The morning after my senior prom I drove my date down to Horseneck Beach in my VW Beetle. My schoolmates were having a beer bash, but I couldn’t find them in the dunes and Patti suggested that we cruise the beach road.

“Maybe they went someplace more secluded.” The junior’s blondish brown air was sweeping back from her face. The sunroof was open and air smelled of ocean.

“Did anyone tell you that you look like Faye Dunaway?”

“You’re joking?” Patti had accepted my invitation to the prom after I had broken up with my high school sweetheart. I had no idea where Kyla was today.

“Maybe not her age, but something like her if she was 17.”

“I loved THE THOMAS CROWN AFFAIR.” The diamond heist movie had been set in Boston.

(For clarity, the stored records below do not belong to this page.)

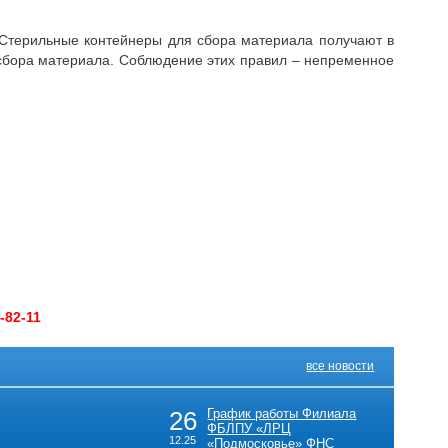
 Стерильные контейнеры для сбора материала получают в
сбора материала. Соблюдение этих правил – непременное
-82-11
все новости
26
График работы Филиала
ФБЛПУ «ЛРЦ
12.25
«Подмосковье» ФНС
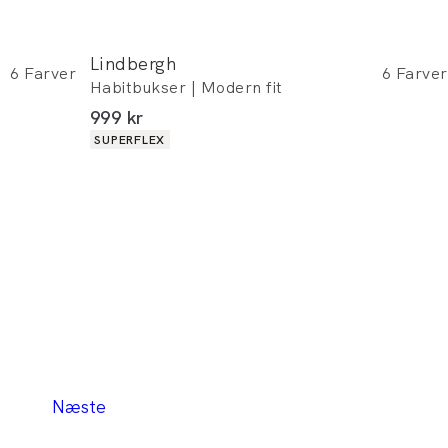
Lindbergh
6
Farver
6
Farver
Habitbukser | Modern fit
I alt (inkl. rabat)
999 kr
Produkt egenskaber
SUPERFLEX
Næste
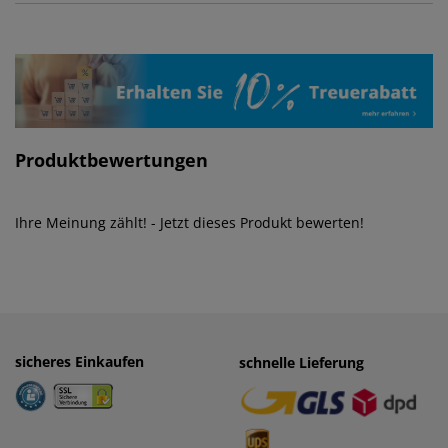
Produktbewertungen
Ihre Meinung zählt! - Jetzt dieses Produkt bewerten!
sicheres Einkaufen
einfaches Zahlen
schnelle Lieferung
· Rechnung
· Vorkasse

“Me too, especially the dune buggy scene, where Steve McQueen blasts over the beach. You know that buggy was just a modified VW?”

“No, I didn’t know that.”

“I bet if I let out some of the air from the tires, we could ride on the beach.” I pulled to the side of the road.

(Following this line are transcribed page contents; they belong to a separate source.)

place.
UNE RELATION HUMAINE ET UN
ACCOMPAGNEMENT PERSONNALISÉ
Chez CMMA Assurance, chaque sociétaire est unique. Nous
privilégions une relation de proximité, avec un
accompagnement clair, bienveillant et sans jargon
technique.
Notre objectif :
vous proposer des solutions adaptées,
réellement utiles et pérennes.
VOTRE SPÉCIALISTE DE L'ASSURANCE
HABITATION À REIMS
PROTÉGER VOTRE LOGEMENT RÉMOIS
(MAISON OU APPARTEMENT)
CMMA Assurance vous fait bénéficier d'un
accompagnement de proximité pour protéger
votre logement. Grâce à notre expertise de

“You think that’s a good idea?” Patti was a junior at the local Catholic girls school with my sister. She both had good girl reputation.

“What’s the worse thing that can happen?”

“We turn over and die.”

“I’m no Steve McQueen, but we’re not dying today.”
I got out of the car and deflated the tires. Getting back behind the wheel I asked, “Are you ready?”

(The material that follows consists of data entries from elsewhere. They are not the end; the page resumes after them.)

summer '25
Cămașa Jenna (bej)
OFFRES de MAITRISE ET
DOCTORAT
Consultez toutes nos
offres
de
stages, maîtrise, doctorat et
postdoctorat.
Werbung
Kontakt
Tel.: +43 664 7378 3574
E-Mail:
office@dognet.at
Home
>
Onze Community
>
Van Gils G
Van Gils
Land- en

“Yes.” Patti snapped on her seat belt.

“THeh let’s do it.” I shifted into first and steered the VW onto a path leading to the beach. I pushed it into second and we flew down the hard-packed strand with Patti laughing with every turn. A shallow inlet blocked our way and I twisted the wheel to return the way we came, however the sand higher on the beach was soft and the tires sunk into the sand bringing us to a halt. I tried to rock the VW out of the trap, but succeeded in burying the tires deeper.

“I think the tide is coming in.” Patti was right.

“You wait here.” I ran to the West Beach Bar. A derelict towtruck was parked outside. I entered the bar. The three men inside laughed at me and the oldest said, “Let me guess. You got your car stuck in the sand.”


“You’re the second one today. $15 to get it out.” His face was lined with worries. Few of them were his own.

“I have $10.” I guessed a lot of young men thought that they were Steve McQueen at this beach.

“Ten is it.” He put his beer on the bar and walked out to his truck. We returned to my VW. The water was up to the engine in the rear. The man attached chains to the front chassis and hauled my car to the road.

“Thanks.” Patti was grateful for the help.

“You wanna drink some beer with me.” The older man was asking her.

“No, I came with him.”

“Just thought I’d asked, because if you’re stupid enough to go with someone who gets stuck in the sand, then I thought you might be stupid enough to go with me.” The tow truck driver pulled away from us and Patti laughed with relief.

“I guess I’m really no Steve McQueen.” I felt like a loser.

“But you were for a minute and I felt like Faye Dunaway. Thanks.” She kissed me on my cheek and we went for fried clams in Westport.

I dropped her home before dark.

I never touched her.

Patti was a good girl and I was just a boy getting stuck in the sand, but for the briefest of time I was Steve McQueen and I went to sleep dreaming of Faye Dunaway at 17. She looked a lot like my prom date and that wasn’t my imagination.